Description of problem: using group.db files in /var/db - users show up as being in the group when you run 'id' but when the user tries to chgrp a file they are not allowed to. We've made sure that: - the user has logged out and back in - the system was rebooted - nscd was off and its cache was cleared - the .db files appear to work for other users. We've had this happen on 3 different systems affecting 3 different users for 3 different groups. We've tested the same thing on FC4 and RHEL4 and CentOS4 and we can get it to happen on all of them but it's not the most consistent thing. It appears like the presence of group.db confuses the nss lookup. Version-Release number of selected component (if applicable): nss_db-2.2-29 How reproducible: Hard to reproduce - but try adding a group.db file - adding some entries into it and seeing if you can replicate it. I know this is not the most helpful bug report but unfortunately we can only get it to occur part of the time. I was hoping someone more aware of the code might know where the problem is coming from. Thank you.

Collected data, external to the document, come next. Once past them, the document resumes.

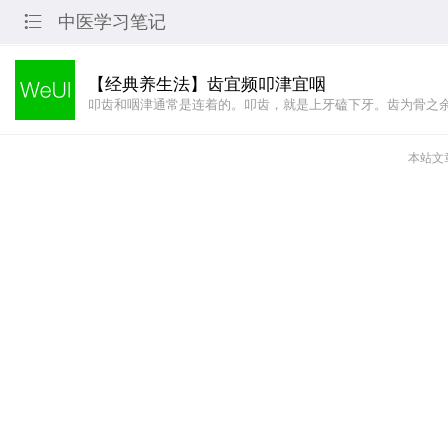
中医学习笔记

【经典养生法】齿宜频叩津宜咽
叩齿和咽津通常是连着的。叩齿，就是上牙磕下牙。齿为骨之
本站文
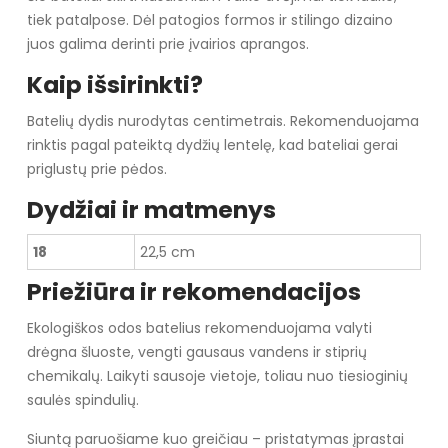
tiek patalpose. Dėl patogios formos ir stilingo dizaino
juos galima derinti prie įvairios aprangos.
Kaip išsirinkti?
Batelių dydis nurodytas centimetrais. Rekomenduojama
rinktis pagal pateiktą dydžių lentelę, kad bateliai gerai
priglustų prie pėdos.
Dydžiai ir matmenys
18
22,5 cm
Priežiūra ir rekomendacijos
Ekologiškos odos batelius rekomenduojama valyti
drėgna šluoste, vengti gausaus vandens ir stiprių
chemikalų. Laikyti sausoje vietoje, toliau nuo tiesioginių
saulės spindulių.
Siuntą paruošiame kuo greičiau – pristatymas įprastai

Seth, when the user can't chgrp the file, do we have a list of supplemental groups of which the user is a member? There's one fix outstanding for an older release, but as far as we've been able to tell, the internal semantics of glibc's nsswitch subsystem made it unnecessary to make the same change for RHEL 4. I'll attach the patch. I understand that it's not an easily-reproducible thing, but if you can try a modified nss_db with the change long enough to rule it out as a fix, that'd be useful.
Actually, it's easier to test than that, because the fix for that (bug #152467) is already in the Raw Hide package. Can I get you to rebuild it for RHEL 4 and use that as a test?

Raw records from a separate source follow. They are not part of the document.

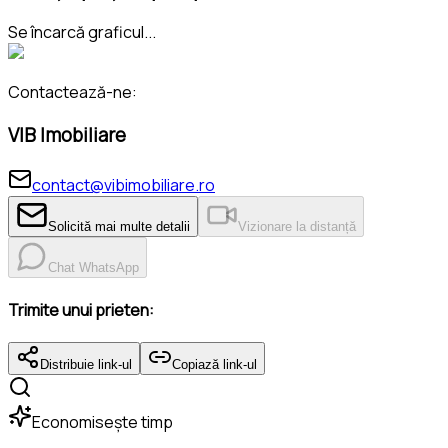
Se încarcă graficul...
Contactează-ne:
VIB Imobiliare
contact@vibimobiliare.ro
Solicită mai multe detalii
Vizionare la distanță
Chat WhatsApp
Trimite unui prieten:
Distribuie link-ul
Copiază link-ul
Economisește timp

Nalin, yes, I have a list of all the groups the user is a member, yes. And the group in question is listed. A couple of odd points: if I'm logged in as the user the following commands return different things, some of the time: id id myusername it seems like they should return the same thing, wouldn't it? is the fix in rawhide glibc or rawhide nss_db? I can rebuild either for rhel4 - but I'm wondering - is rawhide 2.3.90 glibc compatible with rhel4 or will it play hell? thanks, -sv
IIRC id with no arguments prints the group membership list for the current process, so if you've changed your primary group with 'newgrp', its output will change. With a user name (even your own), it just looks it up in the system databases. At an API level, I guess it's the difference between getgroups() and getgrouplist(). The change in question is in nss_db (2.2-33 and later, see nss_db-2.2-enoent.patch). As far as nss_db is concerned, you can probably even use the binary package from Raw Hide -- I don't see any versioned deps on newer glibc than we had in FC4, and the nsswitch ABI hasn't changed in years. I couldn't say if Raw Hide's glibc needs anything that isn't in RHEL4 without trying it...
okay - rebuilding it now and I'll let you know - I believe I still have two boxes actively displaying the behavior. thanks
I got it to rebuild okay outside of a chroot build environment - but if I build it inside a rhel4 mock chroot then I get errors about selinux not being available even though the selinux-devel package is in the chroot. Right now I'm trying to get it working on rhel4 so I can test the most acute problem we're seeing. any suggestions?
Try adding a buildrequires: on "ed" and building using the fedora-3-i386-core configuration. That should be sufficiently similar, and works on a Raw Hide system.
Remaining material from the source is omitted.